3 Tips to Focus your Financial Marketing Priorities
Over the past decade of working closely with financial advisors, there is a common personality trait I have witnessed in many of the industry leaders. This attribute is what the Kolbe Assessment may call a “quick start,” the entrepreneurial spirit that drives advisors to start and build successful businesses. This can also lead to a common challenge: the shiny idea.
Whether the idea stems from a conference or webinar or the internal drive to continually develop new and improved systems and processes, there is rarely a shortage of great ideas available to fuel a financial practice. However, starting too many initiatives can leave resources scattered, staff burnt out with a lack of direction and a pile of half-finished good intentions.
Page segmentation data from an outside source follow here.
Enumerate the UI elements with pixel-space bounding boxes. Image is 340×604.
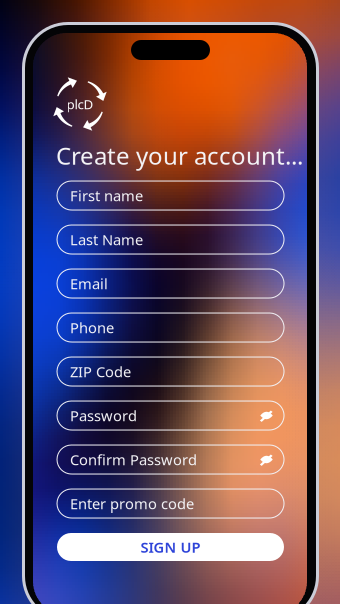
button[interactable]: Email bbox=[57, 269, 284, 298]
staticText: Phone bbox=[70, 318, 114, 337]
staticText: Confirm Password bbox=[70, 450, 197, 469]
staticText: Enter promo code bbox=[70, 494, 194, 513]
button[interactable]: Password bbox=[57, 401, 284, 430]
staticText: SIGN UP bbox=[140, 537, 200, 557]
button[interactable]: First name bbox=[57, 181, 284, 210]
button[interactable]: SIGN UP bbox=[57, 533, 284, 561]
staticText: plcD bbox=[66, 95, 94, 113]
staticText: Email bbox=[70, 274, 108, 293]
button[interactable]: Enter promo code bbox=[57, 489, 284, 518]
staticText: Password bbox=[70, 406, 137, 425]
button[interactable]: ZIP Code bbox=[57, 357, 284, 386]
button[interactable]: Last Name bbox=[57, 225, 284, 254]
staticText: Create your account... bbox=[56, 140, 303, 172]
button[interactable]: Confirm Password bbox=[57, 445, 284, 474]
staticText: ZIP Code bbox=[70, 362, 131, 381]
staticText: First name bbox=[70, 186, 143, 205]
staticText: Last Name bbox=[70, 230, 143, 249]
button[interactable]: Phone bbox=[57, 313, 284, 342]
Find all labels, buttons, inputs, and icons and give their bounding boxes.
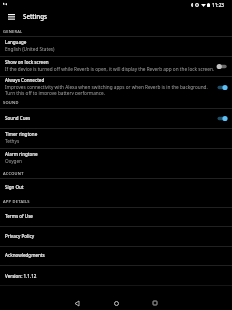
button[interactable]: Open navigation menu: [4, 10, 18, 22]
staticText: If the device is turned off while Reverb…: [5, 66, 215, 72]
staticText: 11:23: [212, 2, 225, 8]
button[interactable]: Timer ringtone: [0, 129, 232, 148]
button[interactable]: Toggle off: [217, 62, 228, 71]
button[interactable]: Acknowledgments: [0, 247, 232, 265]
staticText: Sign Out: [5, 184, 24, 190]
button[interactable]: Alarm ringtone: [0, 149, 232, 168]
staticText: Sound Cues: [5, 115, 31, 121]
staticText: Terms of Use: [5, 213, 33, 219]
staticText: SOUND: [3, 100, 19, 105]
button[interactable]: Privacy Policy: [0, 227, 232, 246]
staticText: Show on lock screen: [5, 59, 49, 65]
staticText: Alarm ringtone: [5, 151, 38, 157]
button[interactable]: Back: [70, 296, 84, 310]
button[interactable]: Terms of Use: [0, 208, 232, 226]
staticText: Version: 1.1.12: [5, 273, 37, 279]
button[interactable]: Show on lock screen: [0, 57, 232, 76]
button[interactable]: Toggle on: [217, 83, 228, 92]
staticText: Settings: [23, 12, 48, 20]
button[interactable]: Toggle on: [217, 114, 228, 123]
button[interactable]: Always Connected: [0, 77, 232, 97]
staticText: Privacy Policy: [5, 233, 35, 239]
staticText: Timer ringtone: [5, 131, 38, 137]
staticText: English (United States): [5, 46, 55, 52]
staticText: APP DETAILS: [3, 199, 30, 204]
staticText: GENERAL: [3, 29, 23, 34]
staticText: Language: [5, 39, 27, 45]
button[interactable]: Recent apps: [148, 296, 162, 310]
button[interactable]: Sound Cues: [0, 109, 232, 128]
staticText: Acknowledgments: [5, 252, 45, 258]
staticText: Oxygen: [5, 158, 22, 164]
staticText: Tethys: [5, 138, 20, 144]
staticText: Improves connectivity with Alexa when sw…: [5, 84, 215, 95]
staticText: ACCOUNT: [3, 171, 24, 176]
button[interactable]: Sign Out: [0, 179, 232, 196]
button[interactable]: Home: [109, 296, 123, 310]
staticText: Always Connected: [5, 77, 45, 83]
button[interactable]: Language: [0, 37, 232, 56]
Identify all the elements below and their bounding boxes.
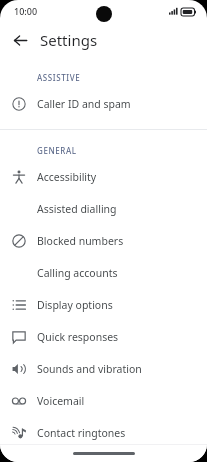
staticText: GENERAL	[37, 145, 77, 156]
button[interactable]: Back	[6, 26, 34, 54]
staticText: Settings	[40, 30, 98, 50]
button[interactable]: Accessibility	[0, 161, 207, 193]
staticText: Voicemail	[37, 394, 85, 408]
staticText: ASSISTIVE	[37, 72, 81, 83]
button[interactable]: Quick responses	[0, 321, 207, 353]
button[interactable]: Caller ID and spam	[0, 88, 207, 120]
button[interactable]: Calling accounts	[0, 257, 207, 289]
button[interactable]: Sounds and vibration	[0, 353, 207, 385]
staticText: Display options	[37, 298, 113, 312]
button[interactable]: Display options	[0, 289, 207, 321]
staticText: Assisted dialling	[37, 202, 117, 216]
staticText: Blocked numbers	[37, 234, 124, 248]
staticText: Quick responses	[37, 330, 119, 344]
button[interactable]: Voicemail	[0, 385, 207, 417]
button[interactable]: Contact ringtones	[0, 417, 207, 449]
staticText: Caller ID and spam	[37, 97, 131, 111]
staticText: 10:00	[14, 5, 38, 17]
staticText: Sounds and vibration	[37, 362, 142, 376]
button[interactable]: Blocked numbers	[0, 225, 207, 257]
staticText: Contact ringtones	[37, 426, 126, 440]
staticText: Accessibility	[37, 170, 97, 184]
staticText: Calling accounts	[37, 266, 118, 280]
button[interactable]: Assisted dialling	[0, 193, 207, 225]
If you are an advisor who is always seeking to improve, how do you satisfy a craving for the latest and greatest while zeroing in on the most productive ideas? As the QVC Queen Lori Greiner on Shark Tank often says, is it a zero (burning up time, money and energy) or is it a hero (a brilliant idea destined for success)? Here are three tips to get you started:
1. Strategic Fit:
- Alignment with Company Goals
Every choice sends a message, so ask yourself, is this what you want your company to say? For example, if you are dedicated to a comprehensive financial planning approach, a promotion on a high-interest rate fixed annuity or another product-based offer may fuel sales but could work against your big picture objectives. Define the big picture vision to be a driving force for your daily choices.
- Market Positioning
You will never get ahead looking over your shoulder, but it is important to be aware of your competition. Ask yourself “how well does this initiative position us?” Whether this means a unique focus on deepening client relationships or integrating new technologies to your services, make these choices with a specific intention.
- Core Capabilities
Does this new project further your core competencies or is it a distraction? As an advisor, there are countless products and service extensions you may consider, from Social Security to Medicare supplements to REITs and BDCs. Define 3-5 company competitive advantages, write them down and revisit them often to stay on course.
2. Economic Fit:
- Revenue Potential
Picture the best-case scenario if your idea is implemented to its fullest potential. What is the revenue impact of this addition? This is often one of the first considerations an advisor will make, and it should definitely play a factor in tandem with the other criteria included in this list.
Just as taxes erode a portfolio over time, a pure focus on big production can burn out and break down even the best advisor. What is the bottom line profitability of this new idea after all financial costs are considered?
- Growth Potential
Where does this idea fall on the bell curve of adaption? Are you first to market (if so, is your target market ready and receptive)? Or, has this been overdone to the point of saturation? For example, if you are just entering the market as an advisor in 2017 with a focus on the 70 million Baby Boomer generation with retirement planning, this may not be a unique enough advantage on its own within your space to hold tremendous growth potential. Similarly, pioneering a new web-based wealth management platform may hold great growth potential, but only if it connects with paying customers.
- Technical Risk
From regulatory considerations to new software and technology developments, what are the odds of this new idea overcoming the technical challenges that may prevent it from taking off? Identify these challenges upfront to decide whether you are willing to make this commitment.
- Resources – Financial
What is the full scope of costs to make this new idea a success, and do you have those resources available? Consider your timeline from inception to launch, including development, support materials and promotion.
- Resources – People
Does your team have the skills and bandwidth to execute this initiative? If not, you will need to consider the costs of outside resources as part of the financial commitment as well as the time it will take (whether yours or someone you can delegate to) to provide the decisions and coordination needed to see this idea through.
Bring it all Together
Complete the form below to download the Financial Advisor Project Prioritization Tool. Brainstorm the various projects you have in development and rank them using the criteria above to determine those with the greatest potential. Those with a high strategic fit, great feasibility and most economic impact should be your priorities. Those that have two out of three elements may be good to leave on the backburner as a future development, while those lacking in two or more areas should be considered distractions and eliminated.